Friday, 07/06/2018 12:27:24 AM

Friday, July 06, 2018 12:27:24 AM

Post# of 403072
Got me thinking PlentyParanoid. My apologies in advance for my lengthy answer and some thoughts.

I'm using a conversion formula for mouse dose to human dose which gives me a very different human equivalent dose than the 800 mg used in your calculations. There is no perfect conversion formula but these forumlas give us a starting point.

animal dose conversion
Human equivalent dose (HED)= animal dose (mg/kg) x animal km/human km
= 10mg/kg x 3/37= 0.81mg/kg

For an 80 kg adult this would suggest about 65 mg/bid should be a good guesstimate for an appropriate human dose to match mouse results. 50 mg bid is more than 20% less than the effective mouse dose but was a reasonable dose for initial human testing.

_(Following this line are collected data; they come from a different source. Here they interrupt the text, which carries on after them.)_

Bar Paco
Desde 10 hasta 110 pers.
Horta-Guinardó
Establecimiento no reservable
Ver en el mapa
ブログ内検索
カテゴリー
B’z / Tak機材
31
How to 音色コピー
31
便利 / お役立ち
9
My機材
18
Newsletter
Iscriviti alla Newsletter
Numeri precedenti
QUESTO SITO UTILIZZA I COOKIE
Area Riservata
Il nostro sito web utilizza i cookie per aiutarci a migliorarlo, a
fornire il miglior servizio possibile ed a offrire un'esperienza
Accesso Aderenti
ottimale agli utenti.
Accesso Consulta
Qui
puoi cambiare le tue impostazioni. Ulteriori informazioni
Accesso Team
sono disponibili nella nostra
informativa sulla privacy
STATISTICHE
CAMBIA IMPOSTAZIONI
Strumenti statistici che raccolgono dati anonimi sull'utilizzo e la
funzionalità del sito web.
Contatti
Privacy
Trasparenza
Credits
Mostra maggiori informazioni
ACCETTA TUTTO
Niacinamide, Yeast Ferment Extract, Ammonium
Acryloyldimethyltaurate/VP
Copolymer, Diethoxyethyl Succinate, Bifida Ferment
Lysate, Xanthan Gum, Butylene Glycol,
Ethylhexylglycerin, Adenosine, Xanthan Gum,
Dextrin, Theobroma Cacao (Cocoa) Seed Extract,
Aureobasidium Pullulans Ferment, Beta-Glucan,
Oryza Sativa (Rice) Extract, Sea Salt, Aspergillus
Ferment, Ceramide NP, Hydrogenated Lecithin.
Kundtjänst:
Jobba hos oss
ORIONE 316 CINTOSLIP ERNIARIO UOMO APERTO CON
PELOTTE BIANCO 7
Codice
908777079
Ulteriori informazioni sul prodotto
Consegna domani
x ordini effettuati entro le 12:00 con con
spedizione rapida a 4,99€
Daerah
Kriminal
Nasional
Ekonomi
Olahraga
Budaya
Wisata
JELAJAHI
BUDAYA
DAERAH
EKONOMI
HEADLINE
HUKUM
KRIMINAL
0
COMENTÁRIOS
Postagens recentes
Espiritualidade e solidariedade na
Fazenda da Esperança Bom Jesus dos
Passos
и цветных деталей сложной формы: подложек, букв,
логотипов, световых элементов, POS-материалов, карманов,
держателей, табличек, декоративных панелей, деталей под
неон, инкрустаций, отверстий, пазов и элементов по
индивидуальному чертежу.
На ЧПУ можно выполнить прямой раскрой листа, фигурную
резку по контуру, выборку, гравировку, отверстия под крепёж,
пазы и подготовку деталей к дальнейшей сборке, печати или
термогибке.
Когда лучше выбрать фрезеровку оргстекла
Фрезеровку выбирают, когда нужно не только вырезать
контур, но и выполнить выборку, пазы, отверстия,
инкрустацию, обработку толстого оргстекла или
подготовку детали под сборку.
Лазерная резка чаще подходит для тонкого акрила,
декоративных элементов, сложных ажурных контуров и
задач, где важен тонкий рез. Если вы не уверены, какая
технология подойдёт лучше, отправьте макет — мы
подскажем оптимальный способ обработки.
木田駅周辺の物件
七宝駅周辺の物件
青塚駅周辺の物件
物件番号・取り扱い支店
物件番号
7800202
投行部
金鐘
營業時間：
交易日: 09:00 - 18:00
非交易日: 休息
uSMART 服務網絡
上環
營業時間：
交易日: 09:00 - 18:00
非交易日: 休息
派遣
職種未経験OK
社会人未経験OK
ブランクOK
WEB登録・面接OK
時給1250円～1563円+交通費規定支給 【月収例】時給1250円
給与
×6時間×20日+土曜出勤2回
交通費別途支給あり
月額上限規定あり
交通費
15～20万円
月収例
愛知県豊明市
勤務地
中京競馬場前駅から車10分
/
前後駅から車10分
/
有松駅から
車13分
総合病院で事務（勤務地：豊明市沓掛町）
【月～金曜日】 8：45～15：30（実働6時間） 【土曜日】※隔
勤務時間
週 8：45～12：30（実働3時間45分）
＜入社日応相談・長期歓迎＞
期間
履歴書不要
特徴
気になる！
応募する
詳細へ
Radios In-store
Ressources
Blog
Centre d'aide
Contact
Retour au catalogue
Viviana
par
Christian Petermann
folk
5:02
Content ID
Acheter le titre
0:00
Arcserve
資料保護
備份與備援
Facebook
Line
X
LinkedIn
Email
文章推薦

I think they were hoping to get another point distinct from placebo that might give a sense for the shape of the dose response curve. It's no shocker that the 50 mg or 50 mg bid doses were no different from placebo.

So Phase 2a tested:
50 mg qd(0.625mg/kg)- almost certainly subtherapeutic
50 mg bid (0.625 mg/kg)bid) - getting in range; I'm sure they were hoping this dose would trend higher than placebo.
and 100 mg (1.25 mg/kg) bid - encouraging trend

And comparable to mouse 10mg/kg bid would be about 65 mg bid (0.81mg/kg)

100 mg bid (1.25 mg/kg) is more than 50% higher than mouse 10 mg/kg (0.81 mg/kg).

Phase 2a revealed what I would consider a trend with 100 mg bid dosing which is really what the 2a was meant to do. It provided a rationale for two dosage arms in the powered 2b trial within the presumed therapeutic window. The interesting part to me is that they really don't know that these higher doses are well tolerated and within the therapeutic window but it appears they are basing the higher dosing on Ziagen dosing with abacavir as the major metabolite (as you suggested) and working with a therapeutic window comparable to Ziagen. It makes sense to me that 100 mg bid is on the dose response curve but it's not clear where and what even the rough shape of that curve looks like.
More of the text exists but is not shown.